# orange lights



## kerryike (Oct 5, 2006)

Many last year (including myself) were in the hunt for orange spotlight bulbs without much success. I found a site that offers spiral flourescent 60 watt replacement bulbs that may be of help if you use the reflective shop lights.

They may only be a 60 watt equivalent, but at least they're the right color. The info is here: http://www.nolico.com/saveenergy/13_watt_colored_swirl_cfls.htm

Just thought I'd share. Hopefully this may help some out who are looking for orange bulbs.


----------



## Fookie (Aug 27, 2007)

I found those bulbs at a local Walmart for $4.99 each. That is the only Walmart I have seen them at.
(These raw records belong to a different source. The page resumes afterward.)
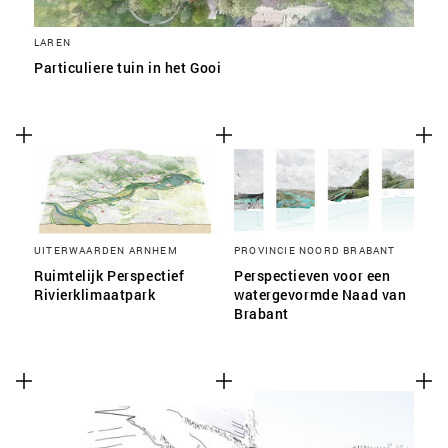
LAREN
Particuliere tuin in het Gooi
UITERWAARDEN ARNHEM
PROVINCIE NOORD BRABANT
Ruimtelijk Perspectief
Perspectieven voor een
Rivierklimaatpark
watergevormde Naad van
Brabant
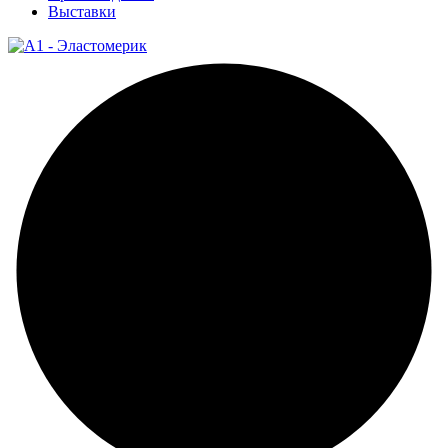
Выставки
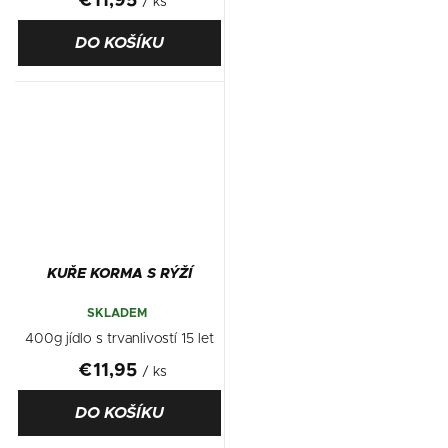
€11,95
/ ks
DO KOŠÍKU
KUŘE KORMA S RÝŽÍ
SKLADEM
400g jídlo s trvanlivostí 15 let
€11,95
/ ks
DO KOŠÍKU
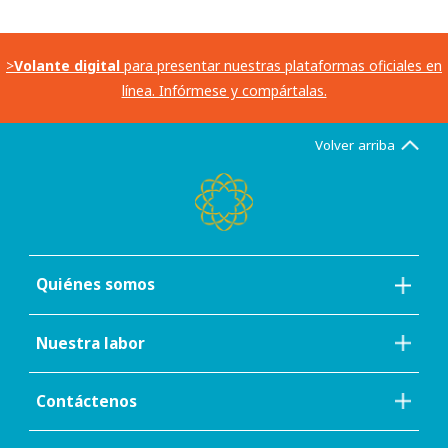
>
Volante digital
para presentar nuestras plataformas oficiales en
línea. Infórmese y compártalas.
Volver arriba
Quiénes somos
Nuestra labor
Contáctenos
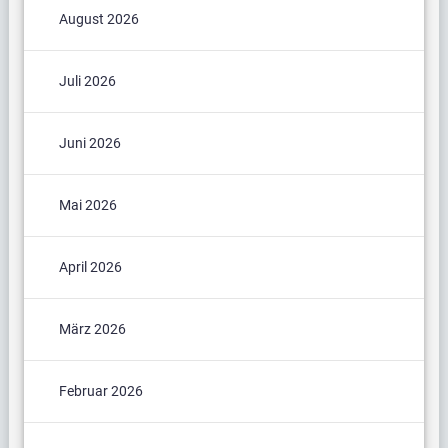
August 2026
Juli 2026
Juni 2026
Mai 2026
April 2026
März 2026
Februar 2026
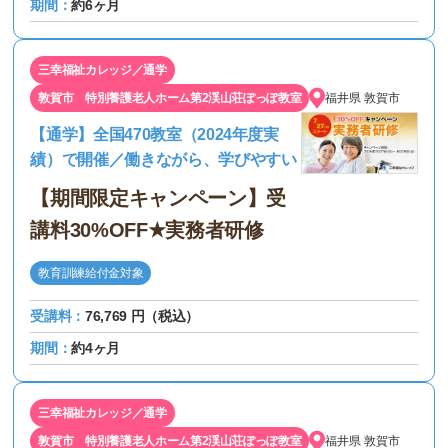
期間：
約6ヶ月
三幸福祉カレッジ／通学
敦賀市 特別養護老人ホーム第2渓山荘ぽっぽ教室
福井県
敦賀市
【通学】全国470教室（2024年度実
績）で開催／働きながら、学びやすい
【期間限定キャンペーン】受
講料30%OFF★実務者研修
教育訓練給付金対象
受講料：
76,769 円（税込）
期間：
約4ヶ月
三幸福祉カレッジ／通学
敦賀市 特別養護老人ホーム第2渓山荘ぽっぽ教室
福井県
敦賀市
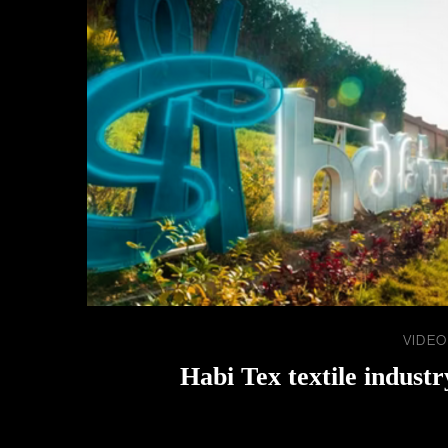
VIDEO
Habi Tex textile industr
The red and orange are almost the same color and give off good light.


----------



## arcuhtek (Oct 5, 2007)

I use my PAR -38 outdoors (rated for indoors only...so rain and Par 38's dont mix) which are VERY low cost stage lights and have a lens "track" mounted on them so you can insert the color (plastic/mylar???) lens into each one. They came with several sheets of this color...which you trim to fit. All I do to get orange is one sheet of red and one sheet of yellow....cut them..slide into the track and turn the light on......ORANGE. And at 100 watts each.....well its ORANGE


----------